▶ _INSTRUCTIONS TO FOLLOW_
Without copying any picture, return all lines below exactly.

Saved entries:
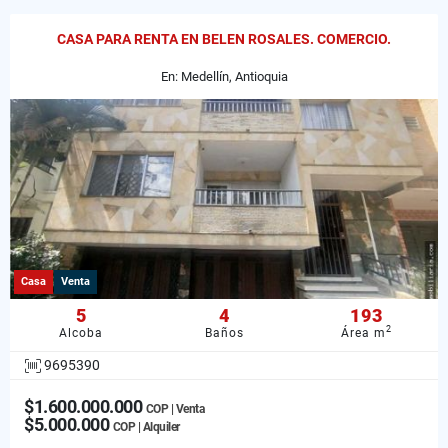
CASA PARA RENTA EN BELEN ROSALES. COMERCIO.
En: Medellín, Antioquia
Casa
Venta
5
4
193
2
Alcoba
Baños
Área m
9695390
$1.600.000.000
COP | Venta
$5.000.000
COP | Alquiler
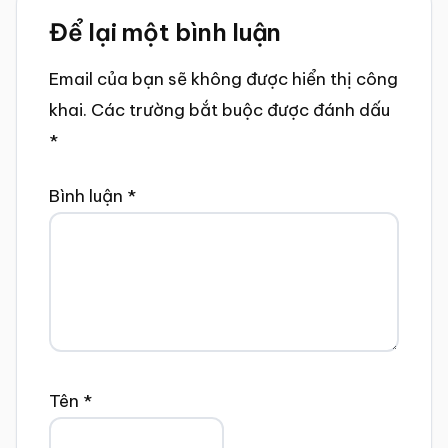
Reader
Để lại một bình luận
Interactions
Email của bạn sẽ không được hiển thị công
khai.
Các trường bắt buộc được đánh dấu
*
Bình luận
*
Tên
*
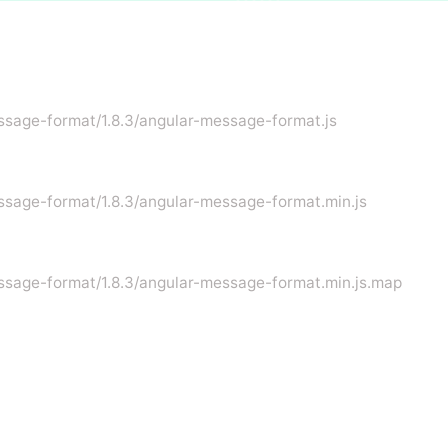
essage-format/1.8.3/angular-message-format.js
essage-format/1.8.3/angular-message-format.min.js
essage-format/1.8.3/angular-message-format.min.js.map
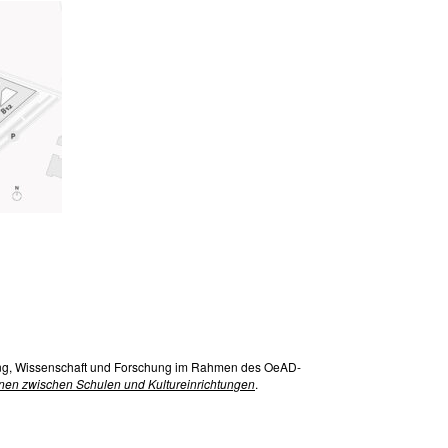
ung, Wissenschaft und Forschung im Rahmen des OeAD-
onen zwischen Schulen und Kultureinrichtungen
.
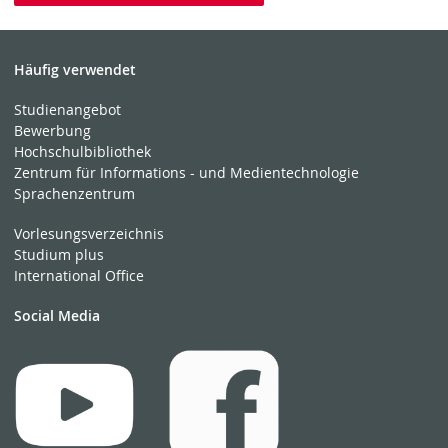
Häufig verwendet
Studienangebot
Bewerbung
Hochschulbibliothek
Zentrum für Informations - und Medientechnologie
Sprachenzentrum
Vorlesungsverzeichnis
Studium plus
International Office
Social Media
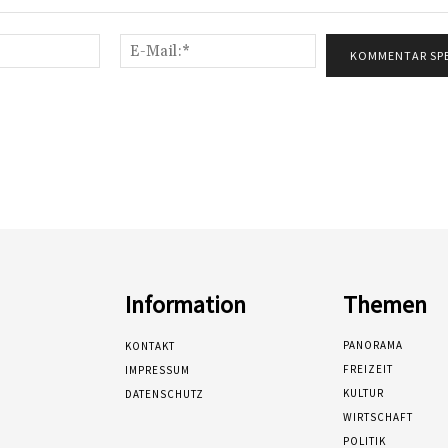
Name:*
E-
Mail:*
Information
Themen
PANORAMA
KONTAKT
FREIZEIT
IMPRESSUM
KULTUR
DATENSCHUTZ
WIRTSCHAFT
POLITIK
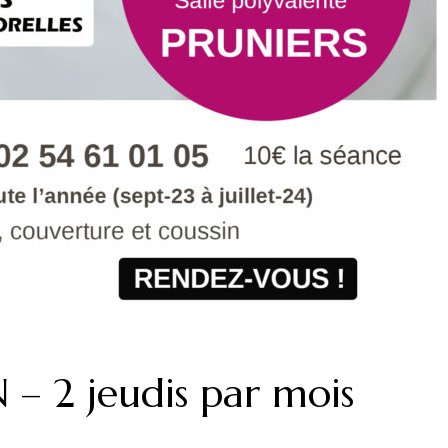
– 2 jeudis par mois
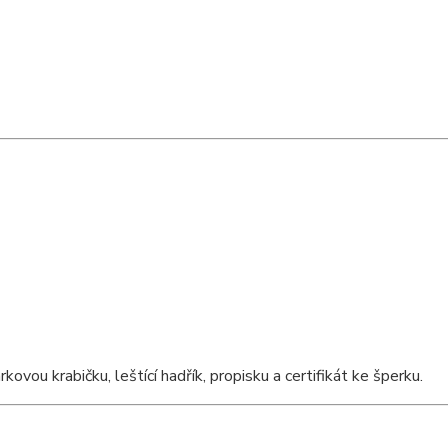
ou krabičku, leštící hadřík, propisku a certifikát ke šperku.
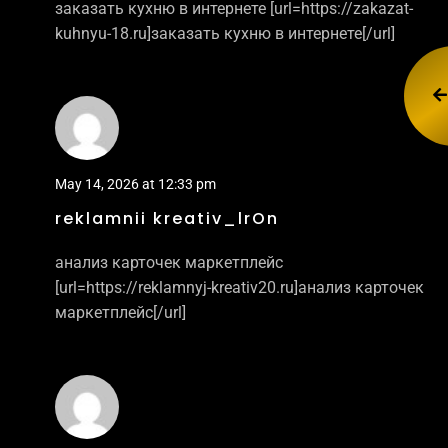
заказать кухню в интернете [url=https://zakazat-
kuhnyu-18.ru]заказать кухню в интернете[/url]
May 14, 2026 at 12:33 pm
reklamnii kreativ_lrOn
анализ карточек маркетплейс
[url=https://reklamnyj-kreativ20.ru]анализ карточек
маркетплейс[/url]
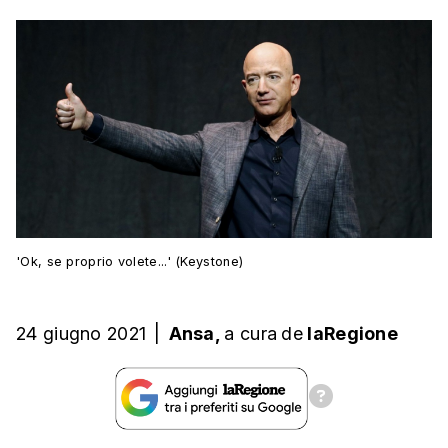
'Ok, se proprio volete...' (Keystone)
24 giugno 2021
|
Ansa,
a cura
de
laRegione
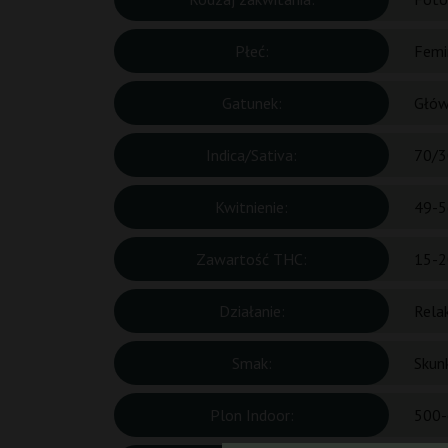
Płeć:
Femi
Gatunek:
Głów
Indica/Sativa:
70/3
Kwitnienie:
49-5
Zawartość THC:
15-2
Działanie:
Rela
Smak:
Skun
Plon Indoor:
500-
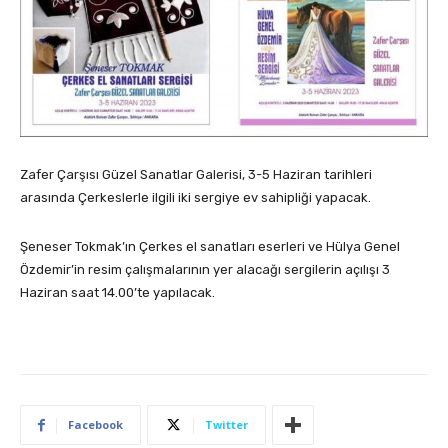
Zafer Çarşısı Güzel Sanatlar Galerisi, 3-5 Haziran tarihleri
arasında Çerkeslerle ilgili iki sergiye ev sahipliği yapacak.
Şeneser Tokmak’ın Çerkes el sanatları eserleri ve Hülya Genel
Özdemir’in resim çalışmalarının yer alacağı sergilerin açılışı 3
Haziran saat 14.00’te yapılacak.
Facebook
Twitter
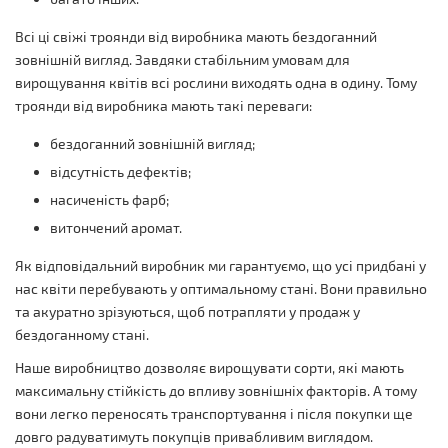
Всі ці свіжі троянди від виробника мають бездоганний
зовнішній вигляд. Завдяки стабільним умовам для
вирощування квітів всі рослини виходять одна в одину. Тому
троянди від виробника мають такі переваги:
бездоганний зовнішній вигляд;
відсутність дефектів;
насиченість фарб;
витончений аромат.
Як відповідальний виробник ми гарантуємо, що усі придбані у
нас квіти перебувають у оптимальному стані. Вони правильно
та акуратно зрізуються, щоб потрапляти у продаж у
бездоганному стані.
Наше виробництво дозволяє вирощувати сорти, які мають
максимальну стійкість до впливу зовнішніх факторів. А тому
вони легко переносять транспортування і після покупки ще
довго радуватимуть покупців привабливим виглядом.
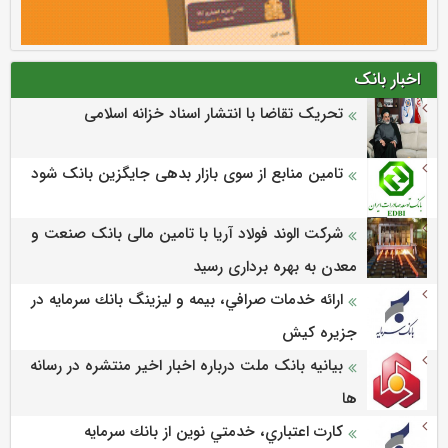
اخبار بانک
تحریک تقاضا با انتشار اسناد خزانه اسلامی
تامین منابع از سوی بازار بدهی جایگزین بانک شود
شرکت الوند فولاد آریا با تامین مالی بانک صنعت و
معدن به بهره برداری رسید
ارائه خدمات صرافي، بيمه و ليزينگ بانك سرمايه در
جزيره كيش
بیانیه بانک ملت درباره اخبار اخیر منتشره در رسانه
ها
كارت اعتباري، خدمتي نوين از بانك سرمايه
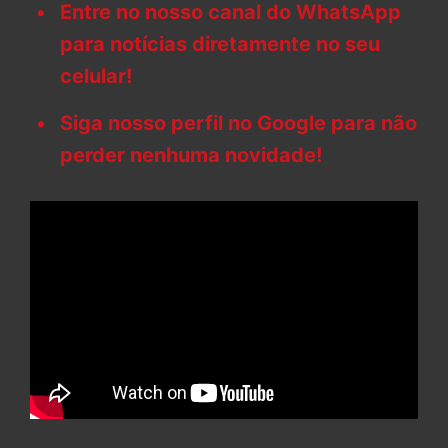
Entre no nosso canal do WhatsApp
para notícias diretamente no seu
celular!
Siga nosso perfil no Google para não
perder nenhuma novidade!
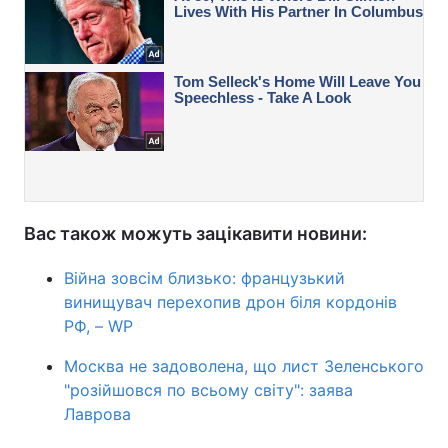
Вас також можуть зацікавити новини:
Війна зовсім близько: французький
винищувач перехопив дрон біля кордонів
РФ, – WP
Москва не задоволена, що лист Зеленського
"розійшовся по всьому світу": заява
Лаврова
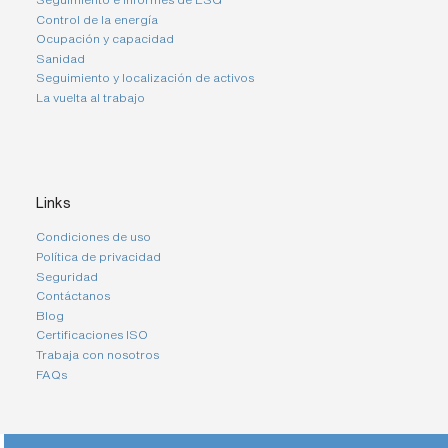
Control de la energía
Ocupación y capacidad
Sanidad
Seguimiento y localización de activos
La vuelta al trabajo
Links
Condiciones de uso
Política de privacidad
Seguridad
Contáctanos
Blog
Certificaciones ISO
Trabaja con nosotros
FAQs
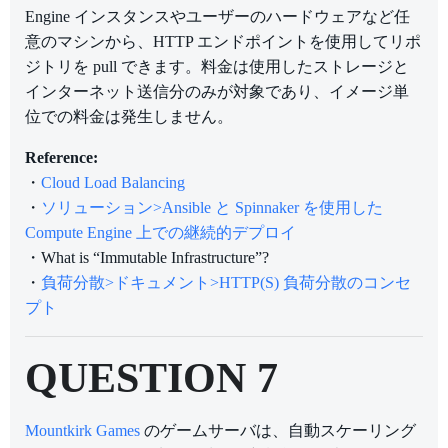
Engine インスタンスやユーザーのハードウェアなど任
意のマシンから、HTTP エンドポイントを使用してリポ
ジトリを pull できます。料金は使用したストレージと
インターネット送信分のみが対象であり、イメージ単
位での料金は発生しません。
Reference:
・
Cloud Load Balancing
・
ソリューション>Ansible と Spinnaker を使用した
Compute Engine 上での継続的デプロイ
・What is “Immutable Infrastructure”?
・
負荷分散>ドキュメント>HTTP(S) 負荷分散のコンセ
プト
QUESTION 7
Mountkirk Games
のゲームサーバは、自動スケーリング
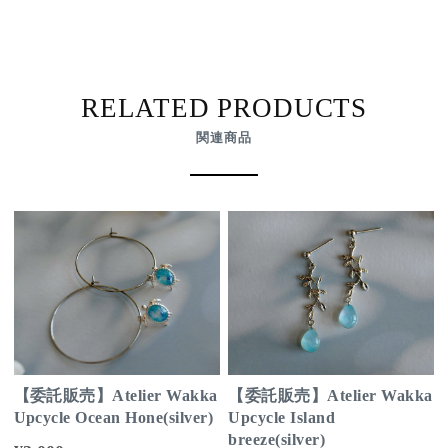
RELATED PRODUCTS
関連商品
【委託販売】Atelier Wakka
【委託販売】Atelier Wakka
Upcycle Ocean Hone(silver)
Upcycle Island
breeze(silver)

▶ _EXERCISE RESPONSE_
CASA PARA RENTA EN BELEN ROSALES. COMERCIO.
En: Medellín, Antioquia
Casa
Venta
5
4
193
2
Alcoba
Baños
Área m
9695390
$1.600.000.000
COP | Venta
$5.000.000
COP | Alquiler
Reader
Để lại một bình luận
Interactions
Email của bạn sẽ không được hiển thị công
khai.
Các trường bắt buộc được đánh dấu
*
Bình luận
*
Tên
*
essage-format/1.8.3/angular-message-format.js
essage-format/1.8.3/angular-message-format.min.js
essage-format/1.8.3/angular-message-format.min.js.map
ung, Wissenschaft und Forschung im Rahmen des OeAD-
onen zwischen Schulen und Kultureinrichtungen
.
Häufig verwendet
Studienangebot
Bewerbung
Hochschulbibliothek
Zentrum für Informations - und Medientechnologie
Sprachenzentrum
Vorlesungsverzeichnis
Studium plus
International Office
Social Media
Name:*
E-
Mail:*
Information
Themen
PANORAMA
KONTAKT
FREIZEIT
IMPRESSUM
KULTUR
DATENSCHUTZ
WIRTSCHAFT
POLITIK
– 2 jeudis par mois
ou krabičku, leštící hadřík, propisku a certifikát ke šperku.
заказать кухню в интернете [url=https://zakazat-
kuhnyu-18.ru]заказать кухню в интернете[/url]
May 14, 2026 at 12:33 pm
reklamnii kreativ_lrOn
анализ карточек маркетплейс
[url=https://reklamnyj-kreativ20.ru]анализ карточек
маркетплейс[/url]
'Ok, se proprio volete...' (Keystone)
24 giugno 2021
|
Ansa,
a cura
de
laRegione
Płeć:
Femi
Gatunek:
Głów
Indica/Sativa:
70/3
Kwitnienie:
49-5
Zawartość THC:
15-2
Działanie:
Rela
Smak:
Skun
Plon Indoor:
500-
Zafer Çarşısı Güzel Sanatlar Galerisi, 3-5 Haziran tarihleri
arasında Çerkeslerle ilgili iki sergiye ev sahipliği yapacak.
Şeneser Tokmak’ın Çerkes el sanatları eserleri ve Hülya Genel
Özdemir’in resim çalışmalarının yer alacağı sergilerin açılışı 3
Haziran saat 14.00’te yapılacak.
Facebook
Twitter
Всі ці свіжі троянди від виробника мають бездоганний
зовнішній вигляд. Завдяки стабільним умовам для
вирощування квітів всі рослини виходять одна в одину. Тому
троянди від виробника мають такі переваги:
бездоганний зовнішній вигляд;
відсутність дефектів;
насиченість фарб;
витончений аромат.
Як відповідальний виробник ми гарантуємо, що усі придбані у
нас квіти перебувають у оптимальному стані. Вони правильно
та акуратно зрізуються, щоб потрапляти у продаж у
бездоганному стані.
Наше виробництво дозволяє вирощувати сорти, які мають
максимальну стійкість до впливу зовнішніх факторів. А тому
вони легко переносять транспортування і після покупки ще
довго радуватимуть покупців привабливим виглядом.
اخبار بانک
تحریک تقاضا با انتشار اسناد خزانه اسلامی
تامین منابع از سوی بازار بدهی جایگزین بانک شود
شرکت الوند فولاد آریا با تامین مالی بانک صنعت و
معدن به بهره برداری رسید
ارائه خدمات صرافي، بيمه و ليزينگ بانك سرمايه در
جزيره كيش
بیانیه بانک ملت درباره اخبار اخیر منتشره در رسانه
ها
كارت اعتباري، خدمتي نوين از بانك سرمايه
Entre no nosso canal do WhatsApp
para notícias diretamente no seu
celular!
Siga nosso perfil no Google para não
perder nenhuma novidade!
Вас також можуть зацікавити новини:
Війна зовсім близько: французький
винищувач перехопив дрон біля кордонів
РФ, – WP
Москва не задоволена, що лист Зеленського
"розійшовся по всьому світу": заява
Лаврова
Control de la energía
Ocupación y capacidad
Sanidad
Seguimiento y localización de activos
La vuelta al trabajo
Links
Condiciones de uso
Política de privacidad
Seguridad
Contáctanos
Blog
Certificaciones ISO
Trabaja con nosotros
FAQs
Engine インスタンスやユーザーのハードウェアなど任
意のマシンから、HTTP エンドポイントを使用してリポ
ジトリを pull できます。料金は使用したストレージと
インターネット送信分のみが対象であり、イメージ単
位での料金は発生しません。
Reference:
・
Cloud Load Balancing
・
ソリューション>Ansible と Spinnaker を使用した
Compute Engine 上での継続的デプロイ
・What is “Immutable Infrastructure”?
・
負荷分散>ドキュメント>HTTP(S) 負荷分散のコンセ
プト
QUESTION 7
Mountkirk Games
のゲームサーバは、自動スケーリング
RELATED PRODUCTS
関連商品
【委託販売】Atelier Wakka
【委託販売】Atelier Wakka
Upcycle Ocean Hone(silver)
Upcycle Island
breeze(silver)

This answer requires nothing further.